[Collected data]
=-=-=-=-=
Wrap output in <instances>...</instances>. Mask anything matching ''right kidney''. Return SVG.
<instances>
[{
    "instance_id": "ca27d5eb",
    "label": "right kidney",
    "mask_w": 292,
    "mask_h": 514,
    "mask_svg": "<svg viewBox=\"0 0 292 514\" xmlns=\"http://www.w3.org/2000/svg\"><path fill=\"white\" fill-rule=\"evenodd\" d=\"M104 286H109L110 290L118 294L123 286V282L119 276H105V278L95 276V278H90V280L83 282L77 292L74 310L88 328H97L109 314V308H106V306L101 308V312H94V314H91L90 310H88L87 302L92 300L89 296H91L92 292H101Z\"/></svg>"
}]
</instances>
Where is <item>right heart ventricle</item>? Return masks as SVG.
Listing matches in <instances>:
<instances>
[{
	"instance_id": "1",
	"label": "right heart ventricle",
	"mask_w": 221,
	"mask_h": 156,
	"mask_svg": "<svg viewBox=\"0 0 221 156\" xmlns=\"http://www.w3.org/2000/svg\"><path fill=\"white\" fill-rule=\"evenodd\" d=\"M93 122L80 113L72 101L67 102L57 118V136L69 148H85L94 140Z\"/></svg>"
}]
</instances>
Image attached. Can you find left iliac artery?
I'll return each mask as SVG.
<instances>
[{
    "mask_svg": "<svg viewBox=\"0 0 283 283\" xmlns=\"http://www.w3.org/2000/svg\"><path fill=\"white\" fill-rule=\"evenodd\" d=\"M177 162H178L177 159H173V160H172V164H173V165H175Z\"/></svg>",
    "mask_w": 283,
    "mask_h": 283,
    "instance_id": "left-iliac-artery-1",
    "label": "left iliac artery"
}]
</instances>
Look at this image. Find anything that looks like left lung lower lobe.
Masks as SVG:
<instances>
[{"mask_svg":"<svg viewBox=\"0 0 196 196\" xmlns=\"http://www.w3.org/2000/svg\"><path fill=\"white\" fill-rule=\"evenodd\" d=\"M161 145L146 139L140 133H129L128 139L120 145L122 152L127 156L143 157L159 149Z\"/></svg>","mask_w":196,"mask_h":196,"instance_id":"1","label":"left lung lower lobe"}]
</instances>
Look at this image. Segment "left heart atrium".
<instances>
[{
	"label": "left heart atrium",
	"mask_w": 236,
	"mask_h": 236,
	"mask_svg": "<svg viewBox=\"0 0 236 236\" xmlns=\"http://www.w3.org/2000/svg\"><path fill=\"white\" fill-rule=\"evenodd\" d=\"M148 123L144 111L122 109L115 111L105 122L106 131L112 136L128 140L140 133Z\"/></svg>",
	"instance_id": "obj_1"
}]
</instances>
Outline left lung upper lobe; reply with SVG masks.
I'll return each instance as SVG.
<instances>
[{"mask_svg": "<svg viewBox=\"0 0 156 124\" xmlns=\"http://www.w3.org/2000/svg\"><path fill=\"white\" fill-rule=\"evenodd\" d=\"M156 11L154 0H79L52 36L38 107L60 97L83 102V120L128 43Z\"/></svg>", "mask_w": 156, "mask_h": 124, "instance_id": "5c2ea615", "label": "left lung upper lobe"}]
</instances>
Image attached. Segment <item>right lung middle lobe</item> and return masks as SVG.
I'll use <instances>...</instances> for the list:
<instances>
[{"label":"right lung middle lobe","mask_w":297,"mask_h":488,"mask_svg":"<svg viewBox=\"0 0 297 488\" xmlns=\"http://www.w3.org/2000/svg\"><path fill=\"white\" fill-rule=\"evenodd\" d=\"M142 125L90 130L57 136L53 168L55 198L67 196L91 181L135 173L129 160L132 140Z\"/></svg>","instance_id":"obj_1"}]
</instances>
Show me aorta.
=-=-=-=-=
### Assignment:
The lines to return run from the one containing "Image attached. Segment" through the last line of the records above. Give them exactly and include nothing more.

### Solution below:
Image attached. Segment <item>right lung middle lobe</item> and return masks as SVG.
I'll use <instances>...</instances> for the list:
<instances>
[{"label":"right lung middle lobe","mask_w":297,"mask_h":488,"mask_svg":"<svg viewBox=\"0 0 297 488\" xmlns=\"http://www.w3.org/2000/svg\"><path fill=\"white\" fill-rule=\"evenodd\" d=\"M142 125L90 130L57 136L53 168L55 198L67 196L91 181L135 173L129 160L132 140Z\"/></svg>","instance_id":"obj_1"}]
</instances>
Show me aorta.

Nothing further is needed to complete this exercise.